[Opening RECORDS SHOWN section]
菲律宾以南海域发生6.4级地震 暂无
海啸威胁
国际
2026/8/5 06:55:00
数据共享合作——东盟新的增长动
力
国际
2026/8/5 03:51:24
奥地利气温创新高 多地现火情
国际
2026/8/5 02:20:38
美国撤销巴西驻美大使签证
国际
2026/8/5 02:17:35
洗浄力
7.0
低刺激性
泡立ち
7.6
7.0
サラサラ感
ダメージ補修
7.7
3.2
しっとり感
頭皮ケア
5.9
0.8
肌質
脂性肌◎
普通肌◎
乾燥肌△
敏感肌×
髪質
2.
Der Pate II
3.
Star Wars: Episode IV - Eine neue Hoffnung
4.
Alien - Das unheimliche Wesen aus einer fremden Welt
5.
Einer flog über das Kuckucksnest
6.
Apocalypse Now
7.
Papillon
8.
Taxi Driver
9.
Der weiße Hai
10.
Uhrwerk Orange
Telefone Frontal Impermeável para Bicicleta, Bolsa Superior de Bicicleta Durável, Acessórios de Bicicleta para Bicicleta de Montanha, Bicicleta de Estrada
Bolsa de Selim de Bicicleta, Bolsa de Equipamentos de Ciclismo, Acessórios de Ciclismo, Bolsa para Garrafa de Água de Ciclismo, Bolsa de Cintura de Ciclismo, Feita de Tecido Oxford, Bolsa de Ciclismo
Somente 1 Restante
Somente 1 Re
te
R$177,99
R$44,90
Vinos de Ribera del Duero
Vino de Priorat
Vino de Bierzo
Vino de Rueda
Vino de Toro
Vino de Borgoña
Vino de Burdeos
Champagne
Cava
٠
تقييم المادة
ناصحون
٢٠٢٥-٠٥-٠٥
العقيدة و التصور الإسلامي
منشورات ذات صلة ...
[Closing RECORDS SHOWN section]
## YOUR INSTRUCTIONS
All the records, from start to finish, are to be repeated exactly.

## SOLVED PROBLEM
菲律宾以南海域发生6.4级地震 暂无
海啸威胁
国际
2026/8/5 06:55:00
数据共享合作——东盟新的增长动
力
国际
2026/8/5 03:51:24
奥地利气温创新高 多地现火情
国际
2026/8/5 02:20:38
美国撤销巴西驻美大使签证
国际
2026/8/5 02:17:35
洗浄力
7.0
低刺激性
泡立ち
7.6
7.0
サラサラ感
ダメージ補修
7.7
3.2
しっとり感
頭皮ケア
5.9
0.8
肌質
脂性肌◎
普通肌◎
乾燥肌△
敏感肌×
髪質
2.
Der Pate II
3.
Star Wars: Episode IV - Eine neue Hoffnung
4.
Alien - Das unheimliche Wesen aus einer fremden Welt
5.
Einer flog über das Kuckucksnest
6.
Apocalypse Now
7.
Papillon
8.
Taxi Driver
9.
Der weiße Hai
10.
Uhrwerk Orange
Telefone Frontal Impermeável para Bicicleta, Bolsa Superior de Bicicleta Durável, Acessórios de Bicicleta para Bicicleta de Montanha, Bicicleta de Estrada
Bolsa de Selim de Bicicleta, Bolsa de Equipamentos de Ciclismo, Acessórios de Ciclismo, Bolsa para Garrafa de Água de Ciclismo, Bolsa de Cintura de Ciclismo, Feita de Tecido Oxford, Bolsa de Ciclismo
Somente 1 Restante
Somente 1 Re
te
R$177,99
R$44,90
Vinos de Ribera del Duero
Vino de Priorat
Vino de Bierzo
Vino de Rueda
Vino de Toro
Vino de Borgoña
Vino de Burdeos
Champagne
Cava
٠
تقييم المادة
ناصحون
٢٠٢٥-٠٥-٠٥
العقيدة و التصور الإسلامي
منشورات ذات صلة ...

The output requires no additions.